Two Australias: Reserve should admit it got it wrong

AUSTRALIA'S economy is not doing as well as our ministers and senior officials like to boast. They keep telling us it is ''in a sweet spot'', displaying strong fundamentals, outperforming the world, we've heard it all. But the statistics show the real Australian economy is very different.

This time last year the Reserve Bank forecast that Australia's GDP would grow by 4.25 per cent over 2011. Even after the Queensland floods it still forecast this, implying a growth rate of 6 per cent over the second half of the year. In the May budget, Treasury raised its growth forecast for the 2011-12 financial year to 4 per cent.

Last week the Bureau of Statistics reported that the economy actually grew 2.3 per cent in 2011. In the second half of 2011 it grew at 2.5 per cent. It has added just 10,000 jobs in a year. And, above all, a sharp divide has opened up between the mining states of the north and west and the everything-else economy of the south-east, where two-thirds of Australians live.

What went wrong?

Quite a few things. First, officials underestimated the strength of the headwinds created by the combination of a dollar at record highs and interest rates at relative highs. Outside mining-related areas, growth in 2011 was minimal, yet home mortgage rates are still at 2005-06 levels. Small business overdraft rates are at the levels of late 2007, when the Reserve was trying to slow down an overheated economy.
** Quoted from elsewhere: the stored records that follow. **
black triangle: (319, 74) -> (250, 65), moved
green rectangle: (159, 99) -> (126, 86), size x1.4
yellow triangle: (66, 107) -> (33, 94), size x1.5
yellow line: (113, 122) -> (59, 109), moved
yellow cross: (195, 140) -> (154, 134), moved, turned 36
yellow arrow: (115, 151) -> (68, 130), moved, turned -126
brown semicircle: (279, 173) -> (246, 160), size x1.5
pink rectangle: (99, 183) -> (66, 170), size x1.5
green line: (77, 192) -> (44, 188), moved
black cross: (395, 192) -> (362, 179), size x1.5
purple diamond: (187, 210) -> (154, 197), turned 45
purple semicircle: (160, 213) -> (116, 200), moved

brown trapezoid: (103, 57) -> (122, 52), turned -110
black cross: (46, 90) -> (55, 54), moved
Isn't that the fault of the banks? No. The Reserve's chiefs tell us that had the banks not raised their margins, they themselves would have lifted the cash rate to force retail rates to these levels. They think interest rates are where they should be.

Second, market fears over Europe have been a factor, exacerbating the rise in the dollar. But it would be ludicrous to pretend that Europe made more than a minor contribution to our two-speed economy.
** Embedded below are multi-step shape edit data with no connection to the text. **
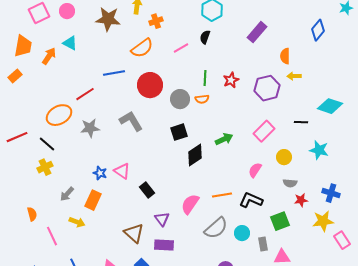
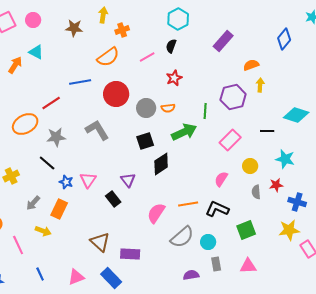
brown star: (108, 19) -> (74, 28), size x0.7
orange semicircle: (285, 56) -> (251, 65), turned 70
yellow arrow: (294, 76) -> (260, 85), turned 96
green line: (205, 78) -> (205, 111), moved
red star: (231, 80) -> (174, 78), moved
green arrow: (224, 139) -> (184, 132), moved, size x1.4
black line: (47, 144) -> (47, 163), moved
pink triangle: (122, 171) -> (88, 180), turned 30
gray semicircle: (290, 183) -> (256, 192), turned 80
red star: (301, 200) -> (276, 185), moved
purple triangle: (162, 219) -> (128, 180), moved
gray rectangle: (263, 244) -> (216, 264), moved

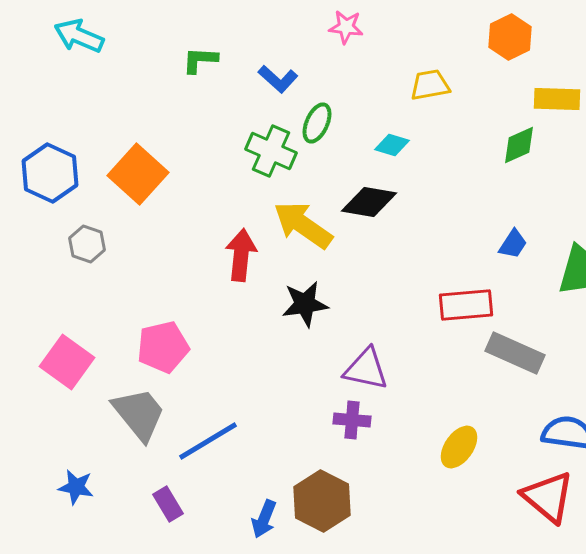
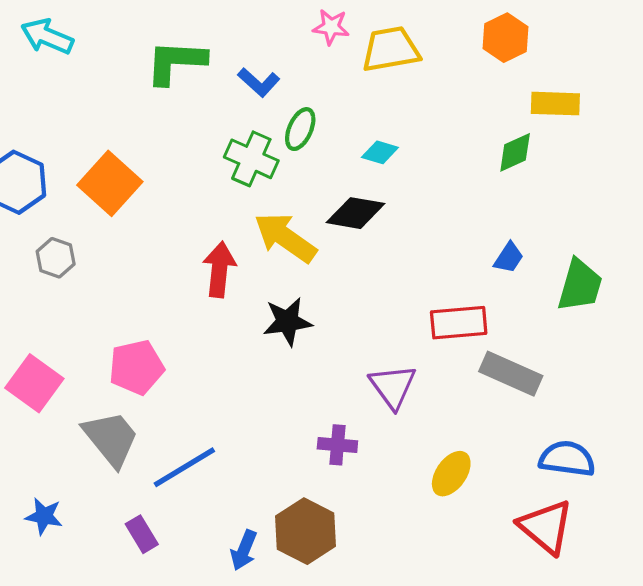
green L-shape: (200, 60) -> (176, 62), size x1.6
yellow trapezoid: (430, 85) -> (391, 49), moved, size x1.4
purple triangle: (366, 369) -> (393, 386), moved, turned 42

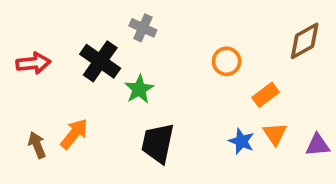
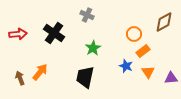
gray cross: (143, 28) -> (87, 15), moved
orange circle: (227, 61) -> (134, 34), moved
green star: (139, 89) -> (93, 48), moved
blue star: (241, 141) -> (126, 66), moved

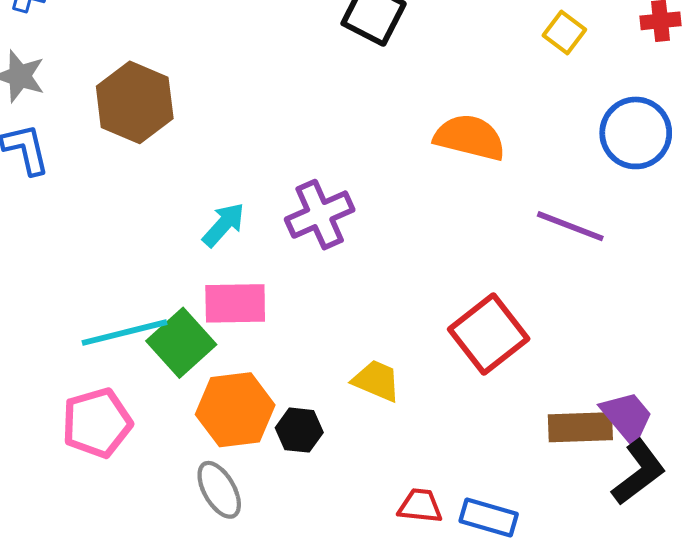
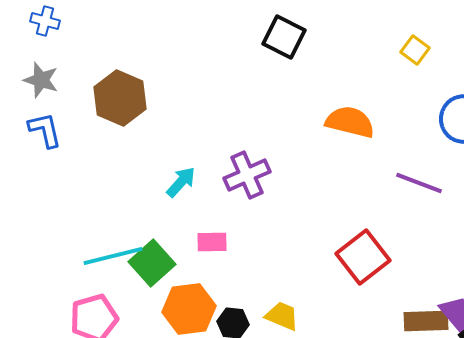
pink rectangle: (235, 303) -> (212, 242), moved, size x0.7
yellow trapezoid: (376, 381) -> (282, 316), moved

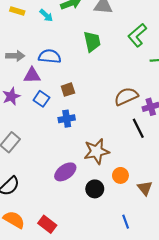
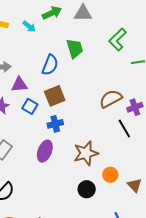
blue semicircle: (50, 56) -> (50, 65), moved, turned 110
brown square: (68, 90) -> (55, 96), size x1.5
purple ellipse: (65, 172) -> (45, 151), moved, turned -30

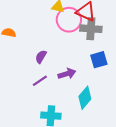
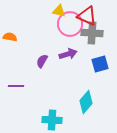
purple arrow: (67, 74) -> (68, 54), moved
purple line: (40, 81) -> (16, 86), moved, turned 35

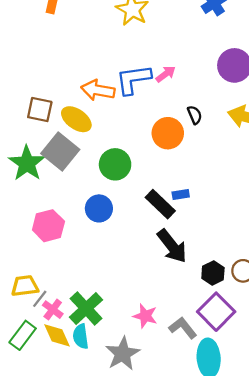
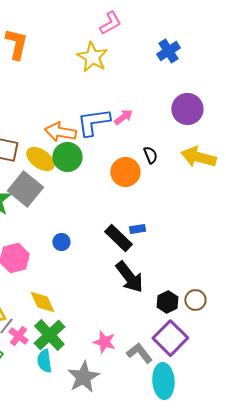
green circle: (115, 164) -> (67, 157), moved
blue circle: (99, 208) -> (61, 242), size x0.7
yellow diamond: (57, 335) -> (42, 302), moved

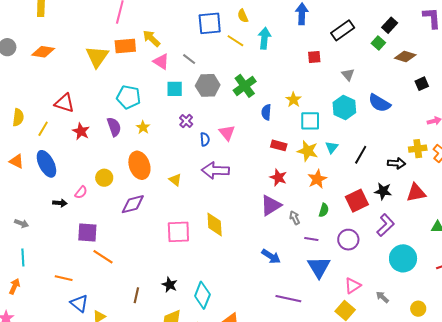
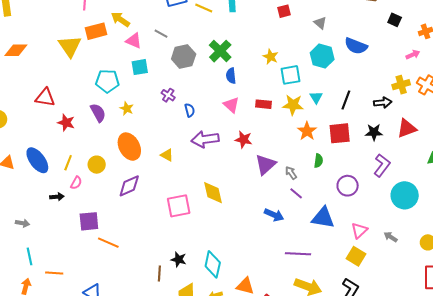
black square: (422, 84) -> (395, 20), turned -32
cyan square: (175, 89) -> (140, 67), moved
blue semicircle: (266, 112) -> (231, 76), moved
yellow line: (43, 129) -> (68, 163), moved
pink triangle: (227, 133) -> (231, 105), moved
red star: (278, 177) -> (244, 140), moved
red square: (357, 201) -> (340, 133), moved, turned 30
purple line: (311, 239) -> (296, 193), moved, turned 40
blue triangle: (319, 267) -> (323, 218), turned -40
orange line: (64, 278) -> (54, 273), moved
brown line: (136, 295) -> (159, 273), moved

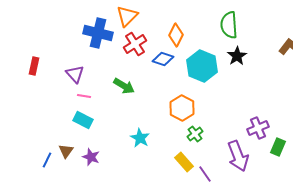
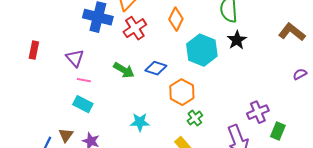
blue diamond: (163, 59) -> (156, 68), moved
cyan star: (140, 138) -> (140, 122), turned -30

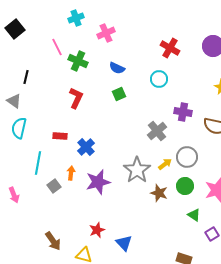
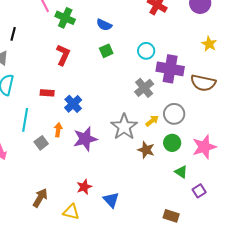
cyan circle: (159, 79) -> (146, 51), moved
purple cross: (183, 112) -> (170, 69), size x1.5
brown arrow: (53, 241) -> (40, 198), turned -114

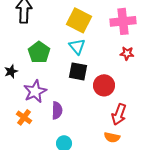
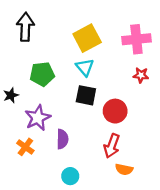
yellow square: (79, 20) -> (87, 38), turned 35
green pentagon: (39, 52) -> (42, 74), turned 30
red arrow: (119, 114) -> (112, 146), moved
The government and the Reserve also made two policy errors. Their goal was to ''make room'' for the mining boom by slowing down the rest of the economy. This would ''free up resources'' so that the mining boom could go ahead without sending inflation out of the Reserve's comfort zone, as it had in 2007-08.

Their goal was to slow down activity in the labour-intensive sections of the economy - manufacturing, retailing, tourism and all manner of services - to allow a boom in mining, which is highly capital-intensive. Clearly, that would hurt jobs.

Mining produces about 10 per cent of Australia's GDP, but employs only 2 per cent of its workers. Much of the activity now is in mining construction, but that is capital-intensive too.

In the year to November, when annual job growth was 63,000, the 50,500 jobs gained in mining and construction employment were outweighed by 51,500 lost in manufacturing alone. Three months later, the bureau estimates that in the year to February Australia added just 10,000 jobs. Updated figures on Thursday could show most of the economy shedding jobs.

This should have been predictable. If you shut down activity that employs a lot of people to ''make room'' for activity that employs few people, jobs growth will suffer. If you do enough of it, it will go backwards, as it is now.

Aren't there flow-ons from mining to the rest of the economy? Yes. Treasury deputy secretary David Gruen estimates ''the mining-related economy'' - ''those parts of the domestic manufacturing, construction and service industries that directly contribute to mining production and investment'' - has swollen from producing 4 per cent of GDP to 9 per cent.

Some of that is in the south-east. But the data is clear: the ''trickle down'' to south-eastern Australia from the mining boom is a trickle. What the high dollar and high rates are doing is not.

But aren't mining profits spent in Australia? When they fund more mining investment, yes. But there is less flow-on from mining dividends: 80 per cent of our mining shares are owned overseas, and most of the Australian shares are held by super funds whose job is to save, not spend.

That leads to the second policy error: the failure to realise that a mining boom with high interest rates would divide Australia into two economies.

The Reserve Bank has been preoccupied with ensuring that it does not let this mining boom unleash inflation as it did in 2007-08. In effect, it has set monetary policy to meet the needs of that industry, and not the mainstream of the economy, as it is meant to do.

Julia Gillard and Wayne Swan locked themselves in to delivering a budget surplus for political reasons. That will give Australia a contractionary budget when we need an expansionary one. The Coalition is not even at the game; they're out at some other field promising big spending cuts and job cuts, which would put the south-east in deeper trouble.

The Reserve needs to show the humility, and integrity, to admit that it got it wrong. Interest rates are far too high for the mainstream of Australia's economy. Swan and Gillard should find the courage to also change course and produce a budget that meets Australia's economic needs, not their political ones.

To err is human. But not to correct one's errors, when one can, is perverse.